Le 12 septembre 2013 étaient présentés au palais de l’Elysée 34 « plans d’action », sur dix ans en matière
industrielle. Avec près de 3,5 milliards d’euros mobilisés, le dessein décla de hisser « la nouvelle France
industrielle au meilleur niveau de la compétition mondiale », l’objectif affiché de produire 45,5 milliards d’euros
de valeur ajoutée supplémentaire en 10 ans, d’exporter 18 milliards d’euros de plus, de créer ou de renforcer 475
000 emplois, c’est en quelque sorte « l’Etat-stratège » qui a mis en scène son grand retour politique.

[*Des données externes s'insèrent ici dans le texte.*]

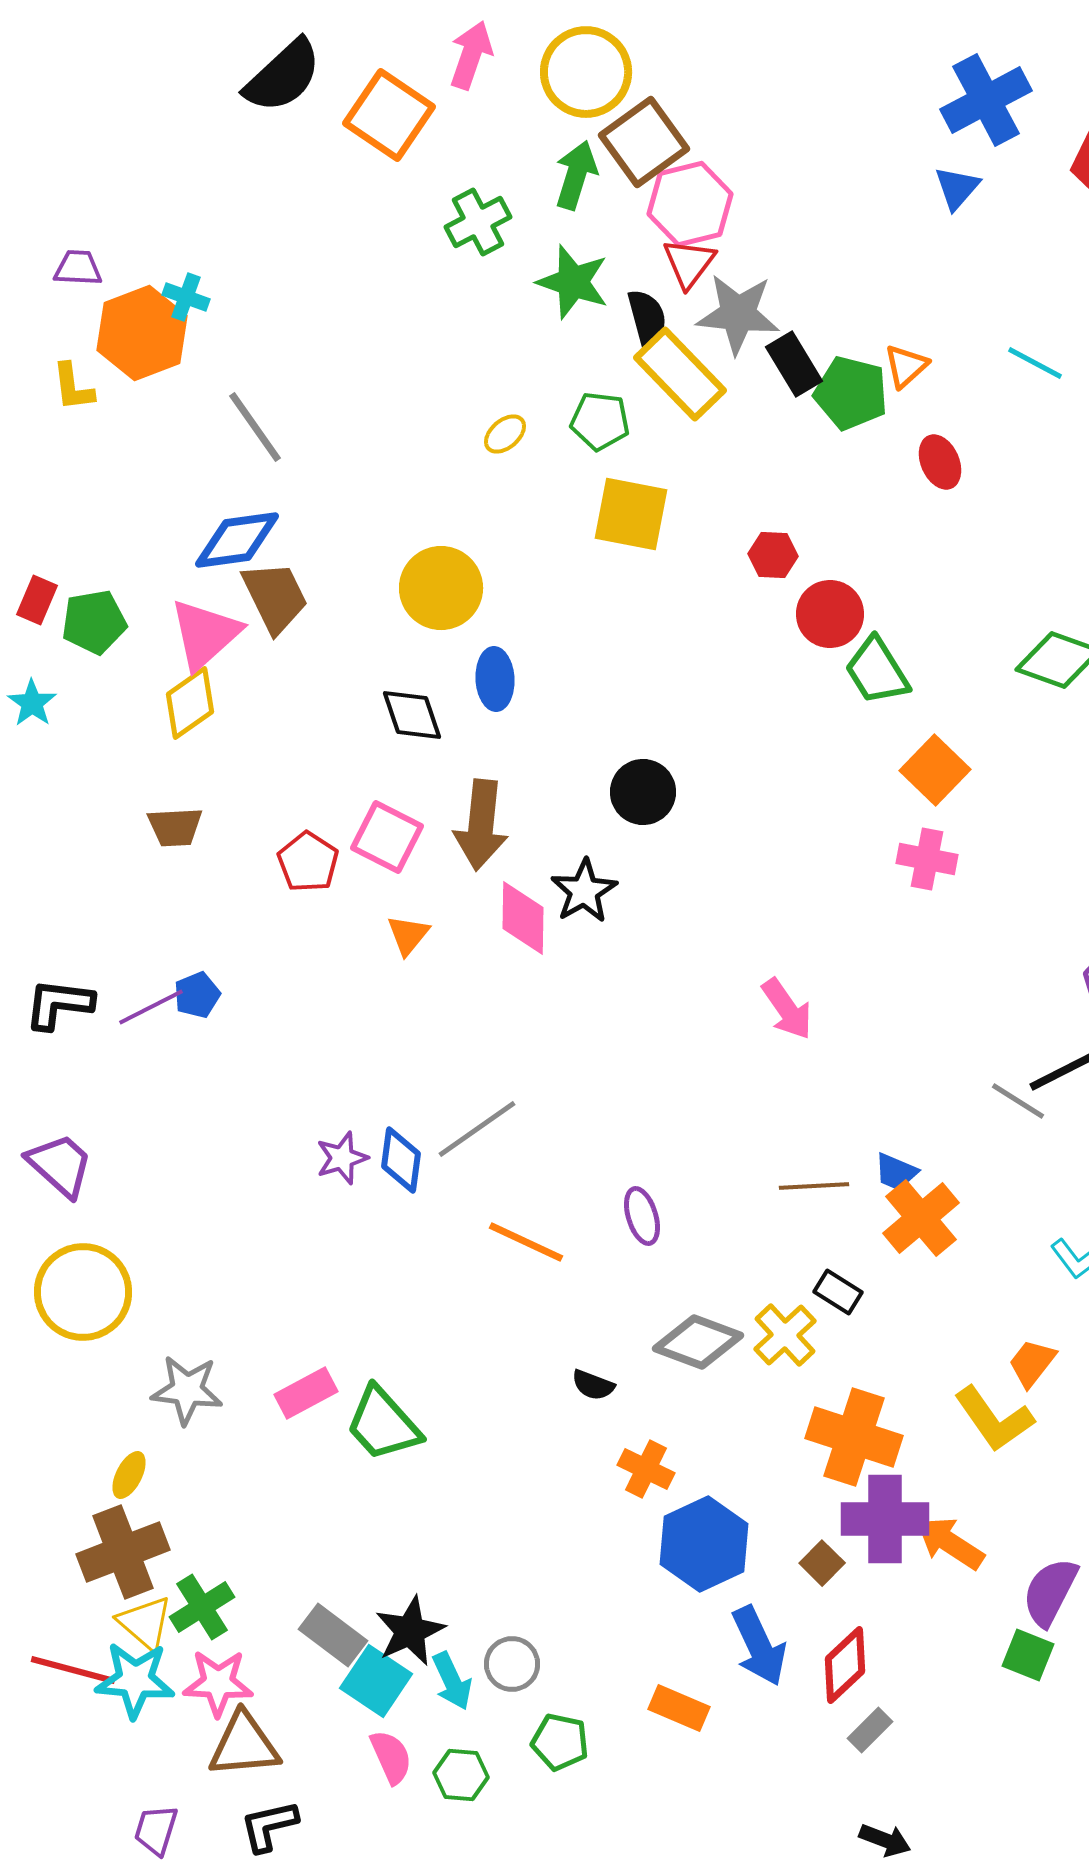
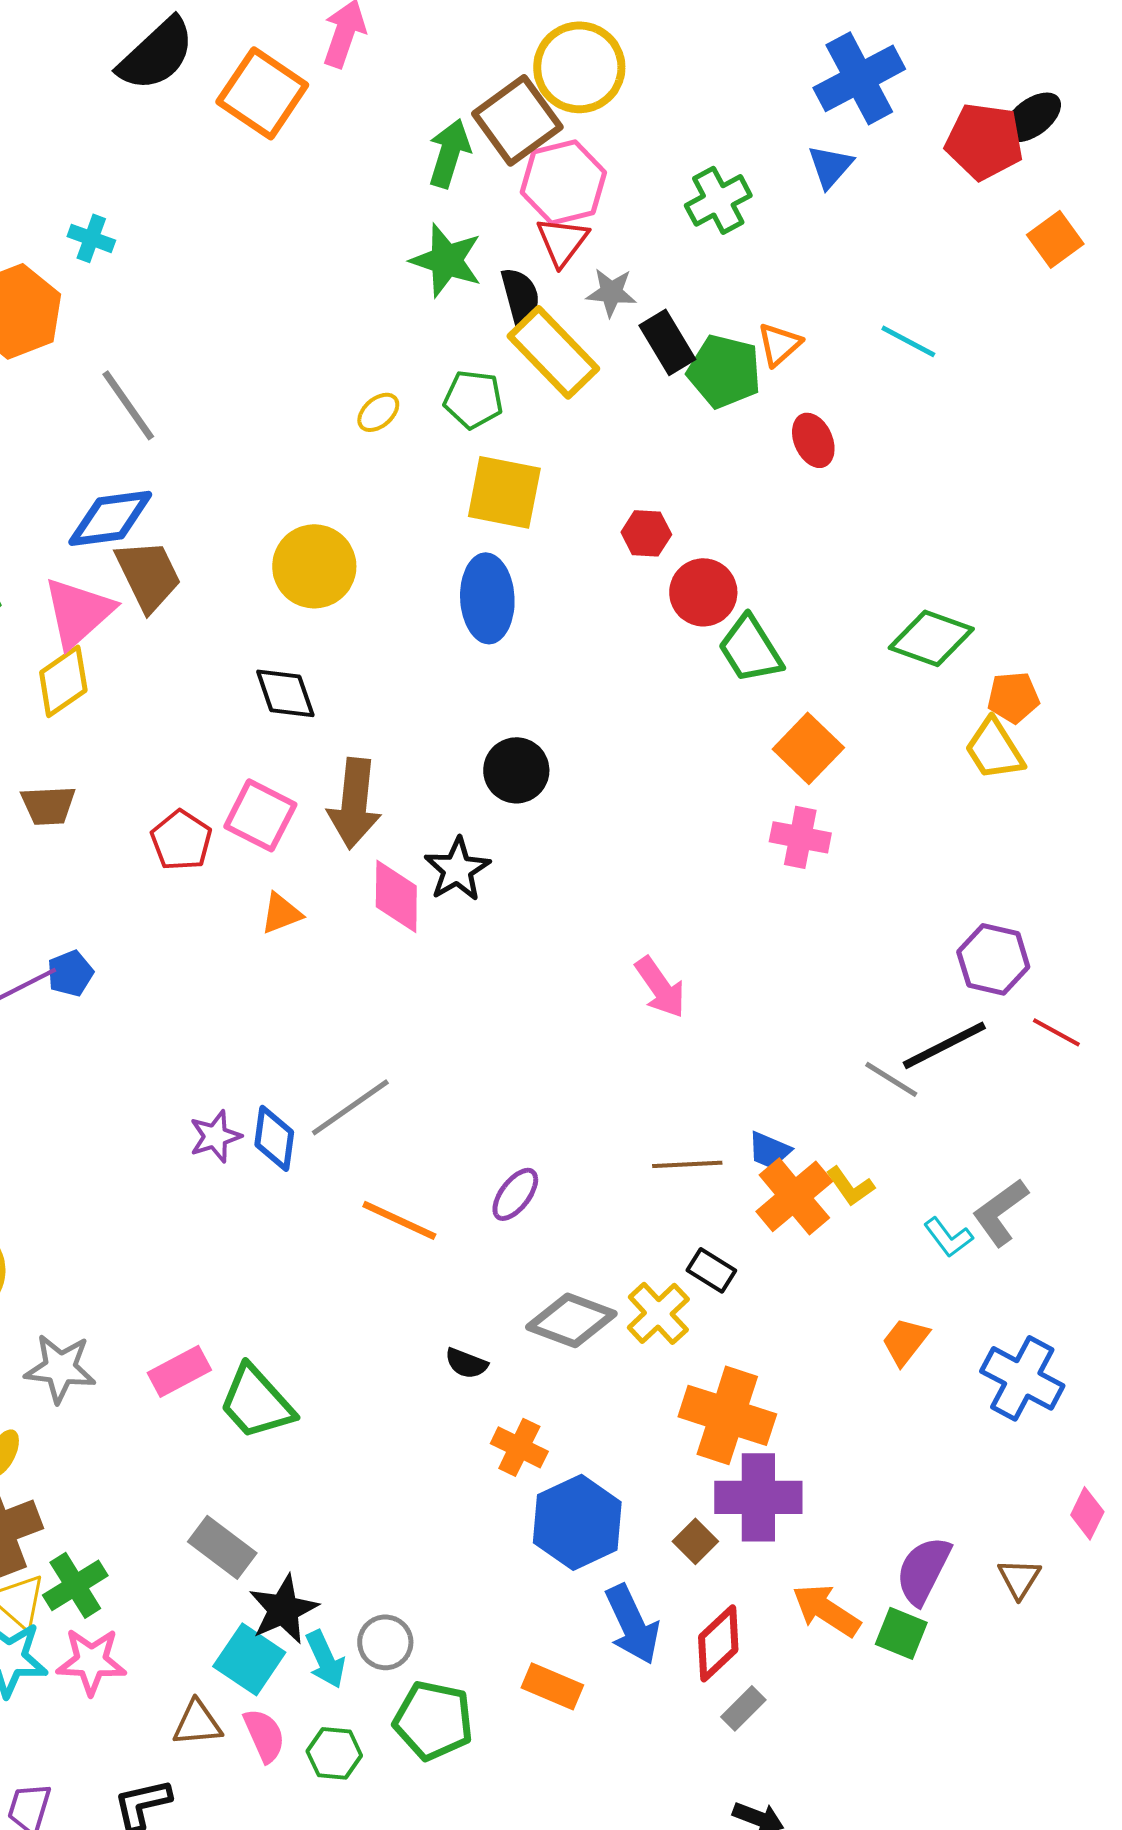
yellow circle: (586, 72) -> (579, 67), moved
green cross: (478, 222) -> (718, 200), moved
cyan cross: (186, 297) -> (91, 238), moved
gray star: (738, 314) -> (611, 292), size x0.6
blue ellipse: (495, 679) -> (487, 598), moved, size x1.4
orange triangle: (408, 935) -> (281, 913), turned 30
purple ellipse: (642, 1216) -> (515, 1194), turned 54
yellow L-shape: (994, 1419) -> (850, 1186), moved, size x0.6
orange arrow: (950, 1543) -> (826, 1610), moved
gray rectangle: (333, 1635) -> (222, 1547), moved
green pentagon: (560, 1742) -> (433, 1720), size x1.4
brown triangle: (244, 1745) -> (197, 1723), moved, size x0.7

Cette journée du 12 septembre n’est pas anecdotique : avec les concepts de politique économique
qu’elle pourrait mettre en jeu (« Etat-stratège », « colbertisme », « politique industrielle »), elle soulève de
multiples enjeux, ayant trait aux perspectives industrielles et économiques et faisant écho aux incertitudes du
modèle français. Ce retour de la politique industrielle et de « l’Etat-stratège » ne s’opère pas sans soulever
interrogations voire inquiétudes. Depuis vingt ans, la politique industrielle française a été fondamentalement
réorientée et elle n’a aujourd’hui guère plus à voir avec ce qu’elle était dans les années 1960-70.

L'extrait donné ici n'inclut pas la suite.